BRUCE BERKOWITZ, PRESIDENT OF FAIRHOLME FUND and CEO of Fairholme Capital Management in Miami, runs concentrated portfolios -- and keeps a lot of powder dry to pounce on opportunities as he looks for companies that throw off a lot of free cash. This approach has paid off nicely for the firm, which now oversees about $9 billion, the vast majority of it in the no-load Fairholme Fund (ticker: FAIRX), of which Berkowitz is president. Since its launch at the end of 1999, the fund has finished near the top of its Morningstar category, with an annual "since-inception" return of 16.27%, trouncing the S&P 500's performance of minus 0.03% over the same period. The fund also bests most of its peers based on one-, three- and five-year returns.
Barron's: You run a very concentrated portfolio, with the top 10 holdings of the Fairholme Fund accounting for roughly 70% of the assets. Why is that?

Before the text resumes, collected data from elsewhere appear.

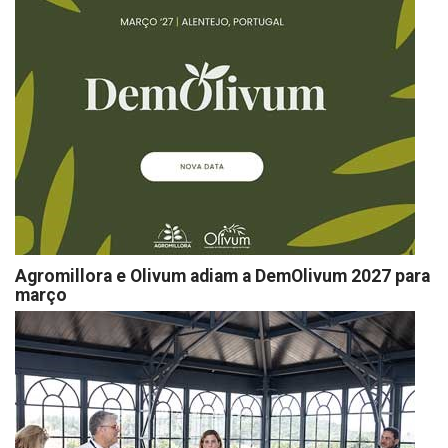
Agromillora e Olivum adiam a DemOlivum 2027 para
março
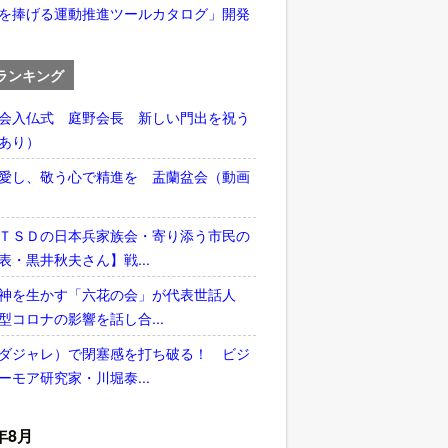
を捧げる運動推進ツールカタログ」開発
ランキング
会入仏式 庭野会長 新しい門出を祝う
あり）
愛し、敬う心で精進を 盂蘭盆会（動画
ＴＳＤの日本兵家族会・寄り添う市民の
表・黒井秋夫さん】戦...
神を生かす「六花の会」が代表世話人
型コロナの影響を話し合...
ダジャレ）で閉塞感を打ち破る！ ビジ
ーモア研究家・川堀泰...
年8月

Berkowitz: If you can buy more of your best idea, why put [the money] into your 10th-best idea or your 20th-best idea? If we're confident in what we do, then that's the way we should do it. The only reason not to is a fear of being wrong. The more positions you have, the more average you are.
How do you go about mitigating risk in such a concentrated portfolio?
We consider risk to be the chance of permanent loss, as opposed to volatility. Volatility is more of an opportunity. There's nothing better than a one-time event that allows you to buy a reasonable company at a great price. So we are looking at the chance -- in terms of risk -- of a permanent loss, based upon our own security research.